100 years ago: Major powers sign loan agreement with China

WORLD SOCIALIST WEB SITE

The signing of the Boxer Protocol in 1901

On January 1, 1913, the “six powers”—Britain, the United States, Germany, France, Russia and Japan—reached a preliminary agreement with China, to establish a loan of 25 million pounds. On December 31, 1912, China had defaulted on payments under the Boxer Indemnity Agreement, established in the aftermath of the Boxer Rebellion to compensate the major powers for losses sustained during the popular upheaval of 1900.

At the end of 1912, Russia and France, with the tacit support of the other major powers, vocally opposed the Chinese regime’s appeals for an extension of time to pay installments under the Boxer indemnity.

The Times [of London] articulated the concerns of the major powers that underlay the decision to grant a loan. The paper quoted a Peking correspondent who described the Chinese government as “dangerously invertebrate,” and noted that much of the south of the country was in a “lawless state.”

The terms of the loan, dubbed the “Reorganisation Loan,” were finalised in April 1913. They included direct foreign oversight of revenue collection in the Chinese salt industry. US President Woodrow Wilson withdrew from the loan agreement, as it was not viewed as sufficiently advantageous to American corporations.

The loan was part of the attempt by the major powers to maintain their grip over China, and prevent the development of further social upheavals in the aftermath of the Chinese Revolution of 1911.

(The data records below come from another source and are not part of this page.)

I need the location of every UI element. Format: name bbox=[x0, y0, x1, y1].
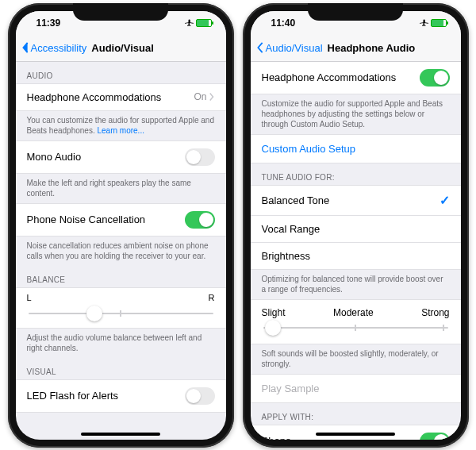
accommodations-row[interactable]: Headphone Accommodations bbox=[251, 62, 461, 94]
headphone-note: You can customize the audio for supporte… bbox=[16, 111, 226, 140]
row-value: On bbox=[194, 91, 214, 102]
section-header-visual: VISUAL bbox=[16, 358, 226, 379]
led-toggle[interactable] bbox=[185, 387, 215, 405]
boost-slight: Slight bbox=[262, 307, 286, 318]
balance-slider[interactable]: L R bbox=[16, 287, 226, 329]
row-label: Mono Audio bbox=[27, 151, 82, 163]
page-title: Audio/Visual bbox=[91, 42, 154, 54]
checkmark-icon: ✓ bbox=[440, 193, 450, 208]
boost-strong: Strong bbox=[421, 307, 449, 318]
chevron-left-icon bbox=[255, 42, 265, 53]
status-time: 11:40 bbox=[271, 17, 296, 29]
balance-l: L bbox=[27, 293, 32, 302]
soft-note: Soft sounds will be boosted slightly, mo… bbox=[251, 344, 461, 374]
phone-left: 11:39 Accessibility Audio/Visual AUDIO H… bbox=[8, 3, 234, 448]
led-flash-row[interactable]: LED Flash for Alerts bbox=[16, 379, 226, 413]
phone-toggle[interactable] bbox=[420, 433, 450, 440]
balance-r: R bbox=[209, 293, 215, 302]
back-button[interactable]: Audio/Visual bbox=[255, 42, 323, 54]
screen-left: 11:39 Accessibility Audio/Visual AUDIO H… bbox=[16, 11, 226, 440]
section-header-tune: TUNE AUDIO FOR: bbox=[251, 163, 461, 185]
content: AUDIO Headphone Accommodations On You ca… bbox=[16, 62, 226, 440]
boost-labels: Slight Moderate Strong bbox=[251, 299, 461, 320]
battery-icon bbox=[431, 19, 447, 27]
status-icons bbox=[420, 18, 447, 28]
custom-audio-setup-link[interactable]: Custom Audio Setup bbox=[251, 134, 461, 163]
vocal-range-row[interactable]: Vocal Range bbox=[251, 216, 461, 243]
boost-slider[interactable] bbox=[251, 320, 461, 344]
status-time: 11:39 bbox=[36, 17, 61, 29]
section-header-apply: APPLY WITH: bbox=[251, 403, 461, 425]
row-label: Phone Noise Cancellation bbox=[27, 213, 146, 225]
noise-note: Noise cancellation reduces ambient noise… bbox=[16, 237, 226, 266]
back-label: Audio/Visual bbox=[266, 42, 323, 54]
row-label: Balanced Tone bbox=[262, 194, 330, 206]
home-indicator bbox=[316, 433, 395, 436]
tune-note: Optimizing for balanced tone will provid… bbox=[251, 270, 461, 299]
notch bbox=[73, 3, 168, 21]
nav-bar: Accessibility Audio/Visual bbox=[16, 35, 226, 62]
content: Headphone Accommodations Customize the a… bbox=[251, 62, 461, 440]
back-label: Accessibility bbox=[31, 42, 87, 54]
balanced-tone-row[interactable]: Balanced Tone ✓ bbox=[251, 185, 461, 216]
boost-moderate: Moderate bbox=[333, 307, 374, 318]
learn-more-link[interactable]: Learn more... bbox=[97, 126, 144, 135]
balance-note: Adjust the audio volume balance between … bbox=[16, 329, 226, 358]
row-label: Brightness bbox=[262, 250, 310, 262]
status-icons bbox=[185, 18, 212, 28]
airplane-icon bbox=[420, 18, 429, 28]
chevron-left-icon bbox=[21, 42, 30, 53]
mono-toggle[interactable] bbox=[185, 148, 215, 166]
brightness-row[interactable]: Brightness bbox=[251, 243, 461, 270]
noise-toggle[interactable] bbox=[185, 211, 215, 229]
mono-note: Make the left and right speakers play th… bbox=[16, 174, 226, 203]
row-label: Headphone Accommodations bbox=[262, 71, 397, 83]
boost-thumb[interactable] bbox=[265, 320, 281, 336]
nav-bar: Audio/Visual Headphone Audio bbox=[251, 35, 461, 62]
page-title: Headphone Audio bbox=[328, 42, 416, 54]
play-sample-row[interactable]: Play Sample bbox=[251, 374, 461, 403]
mono-audio-row[interactable]: Mono Audio bbox=[16, 140, 226, 174]
row-label: Headphone Accommodations bbox=[27, 91, 162, 103]
battery-icon bbox=[196, 19, 212, 27]
noise-cancellation-row[interactable]: Phone Noise Cancellation bbox=[16, 203, 226, 237]
accommodations-toggle[interactable] bbox=[420, 69, 450, 87]
row-label: Phone bbox=[262, 435, 292, 440]
balance-thumb[interactable] bbox=[86, 306, 102, 321]
airplane-icon bbox=[185, 18, 194, 28]
chevron-right-icon bbox=[209, 92, 215, 102]
section-header-audio: AUDIO bbox=[16, 62, 226, 83]
section-header-balance: BALANCE bbox=[16, 266, 226, 287]
screen-right: 11:40 Audio/Visual Headphone Audio Headp… bbox=[251, 11, 461, 440]
headphone-accommodations-row[interactable]: Headphone Accommodations On bbox=[16, 83, 226, 111]
back-button[interactable]: Accessibility bbox=[21, 42, 87, 54]
phone-right: 11:40 Audio/Visual Headphone Audio Headp… bbox=[243, 3, 469, 448]
row-label: LED Flash for Alerts bbox=[27, 390, 119, 402]
home-indicator bbox=[81, 433, 160, 436]
accom-note: Customize the audio for supported Apple … bbox=[251, 94, 461, 134]
notch bbox=[308, 3, 403, 21]
row-label: Vocal Range bbox=[262, 223, 321, 235]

In October 1911, a military revolt in Wuchang ignited a nationwide upheaval against the Manchu dynasty, which was viewed as the corrupt instrument of the great powers and a tiny imperial class. While the revolution toppled the dynasty within months, it was led by nationalist layers of the intelligentsia who mobilized disgruntled sections of the state bureaucracy and the military, but made no appeal to the peasantry or the urban masses. The incomplete character of the revolution was expressed in the ascension to power of Yuan Shikai, a warlord with close ties to the Manchus, in March 1912.